Word for word, output the data, with none of its pictures.

--- Recorded information ---

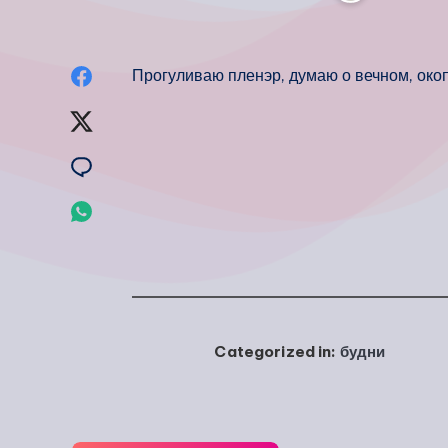
Опубликовать
Прогуливаю пленэр, думаю о вечном, око
на
Опубликовать
Facebook
на
Опубликовать
Twitter
на
Опубликовать
Email
на
Whatsapp
Categorized in:
будни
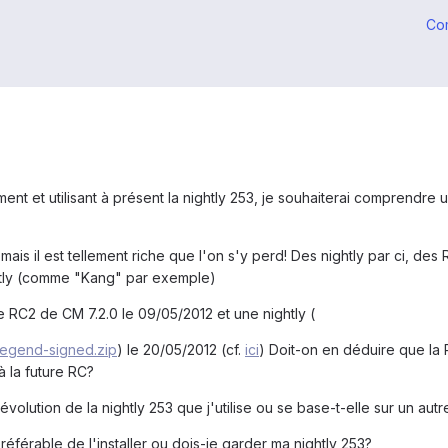
Co
t et utilisant à présent la nightly 253, je souhaiterai comprendre u
mais il est tellement riche que l'on s'y perd! Des nightly par ci, des
htly (comme "Kang" par exemple)
e RC2 de CM 7.2.0 le 09/05/2012 et une nightly (
egend-signed.zip
) le 20/05/2012 (cf.
ici
) Doit-on en déduire que la 
à la future RC?
évolution de la nightly 253 que j'utilise ou se base-t-elle sur un aut
 préférable de l'installer ou dois-je garder ma nightly 253?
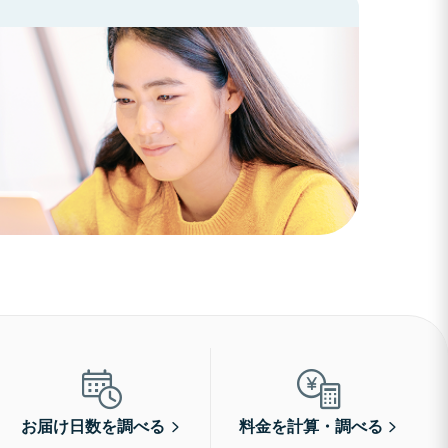
お届け日数を調べる
料金を計算・調べる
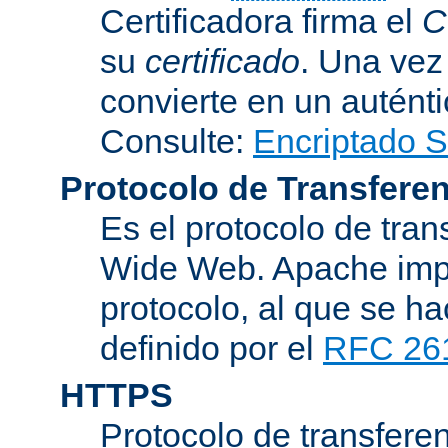
Certificadora firma el
C
su
certificado
. Una vez
convierte en un auténti
Consulte:
Encriptado 
Protocolo de Transferen
Es el protocolo de tra
Wide Web. Apache impl
protocolo, al que se h
definido por el
RFC 26
HTTPS
Protocolo de transferen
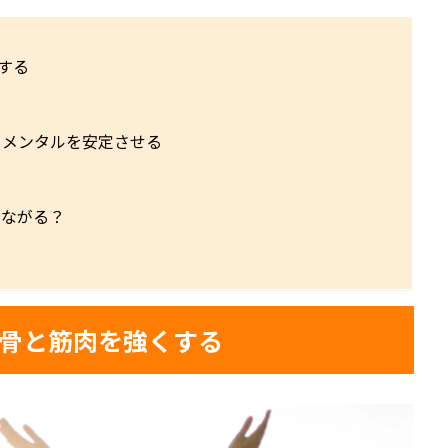
する
、メンタルを安定させる
ト
つながる？
！骨と筋肉を強くする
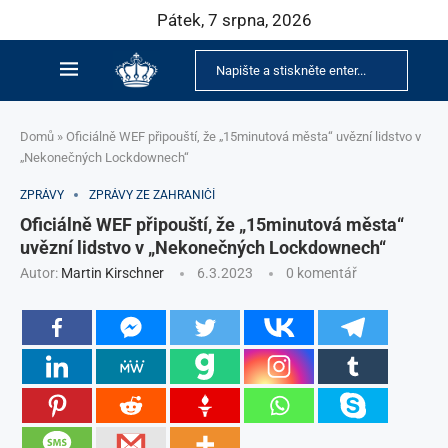
Pátek, 7 srpna, 2026
Domů
»
Oficiálně WEF připouští, že „15minutová města“ uvězní lidstvo v
„Nekonečných Lockdownech“
ZPRÁVY
ZPRÁVY ZE ZAHRANIČÍ
Oficiálně WEF připouští, že „15minutová města“
uvězní lidstvo v „Nekonečných Lockdownech“
Autor:
Martin Kirschner
6.3.2023
0 komentář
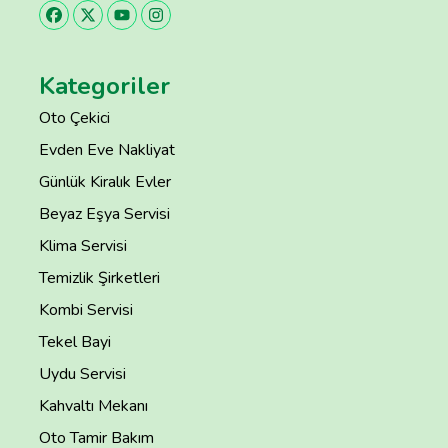
Kategoriler
Oto Çekici
Evden Eve Nakliyat
Günlük Kiralık Evler
Beyaz Eşya Servisi
Klima Servisi
Temizlik Şirketleri
Kombi Servisi
Tekel Bayi
Uydu Servisi
Kahvaltı Mekanı
Oto Tamir Bakım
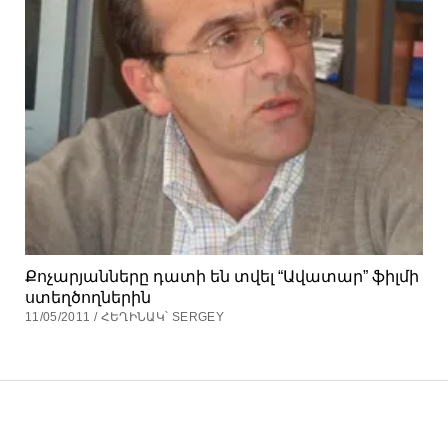
Քոչարյանները դատի են տվել “Ավատար” ֆիլմի
ստեղծողներին
11/05/2011 / ՀԵՂԻՆԱԿ՝ SERGEY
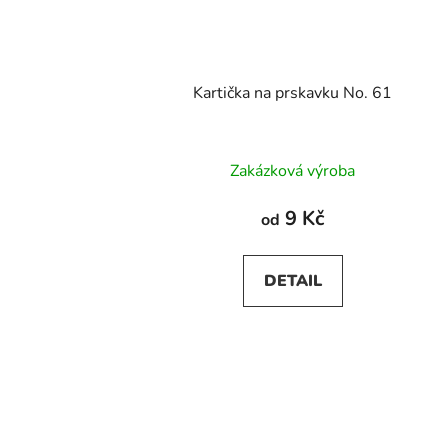
Kartička na prskavku No. 61
Zakázková výroba
9 Kč
od
DETAIL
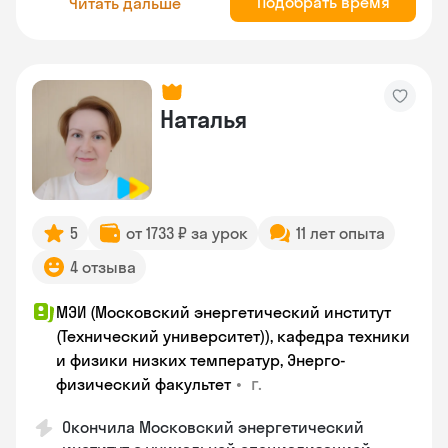
Подобрать время
Читать дальше
Наталья
5
от 1733 ₽ за урок
11 лет опыта
4 отзыва
МЭИ (Московский энергетический институт
(Технический университет)), кафедра техники
и физики низких температур, Энерго-
•
г.
физический факультет
Окончила Московский энергетический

---

§ **Your response**
Опубликовать
Прогуливаю пленэр, думаю о вечном, око
на
Опубликовать
Facebook
на
Опубликовать
Twitter
на
Опубликовать
Email
на
Whatsapp
Categorized in:
будни
Co
t et utilisant à présent la nightly 253, je souhaiterai comprendre u
mais il est tellement riche que l'on s'y perd! Des nightly par ci, des
htly (comme "Kang" par exemple)
e RC2 de CM 7.2.0 le 09/05/2012 et une nightly (
egend-signed.zip
) le 20/05/2012 (cf.
ici
) Doit-on en déduire que la 
à la future RC?
évolution de la nightly 253 que j'utilise ou se base-t-elle sur un aut
 préférable de l'installer ou dois-je garder ma nightly 253?
お届け日数を調べる
料金を計算・調べる
Certificadora firma el
C
su
certificado
. Una vez
convierte en un auténti
Consulte:
Encriptado 
Protocolo de Transferen
Es el protocolo de tra
Wide Web. Apache impl
protocolo, al que se h
definido por el
RFC 26
HTTPS
Protocolo de transferen
する
、メンタルを安定させる
ト
つながる？
！骨と筋肉を強くする
Pátek, 7 srpna, 2026
Domů
»
Oficiálně WEF připouští, že „15minutová města“ uvězní lidstvo v
„Nekonečných Lockdownech“
ZPRÁVY
ZPRÁVY ZE ZAHRANIČÍ
Oficiálně WEF připouští, že „15minutová města“
uvězní lidstvo v „Nekonečných Lockdownech“
Autor:
Martin Kirschner
6.3.2023
0 komentář
Kategoriler
Oto Çekici
Evden Eve Nakliyat
Günlük Kiralık Evler
Beyaz Eşya Servisi
Klima Servisi
Temizlik Şirketleri
Kombi Servisi
Tekel Bayi
Uydu Servisi
Kahvaltı Mekanı
Oto Tamir Bakım
Քոչարյանները դատի են տվել “Ավատար” ֆիլմի
ստեղծողներին
11/05/2011 / ՀԵՂԻՆԱԿ՝ SERGEY
Kartička na prskavku No. 61
Zakázková výroba
9 Kč
od
DETAIL
Подобрать время
Читать дальше
Наталья
5
от 1733 ₽ за урок
11 лет опыта
4 отзыва
МЭИ (Московский энергетический институт
(Технический университет)), кафедра техники
и физики низких температур, Энерго-
•
г.
физический факультет
Окончила Московский энергетический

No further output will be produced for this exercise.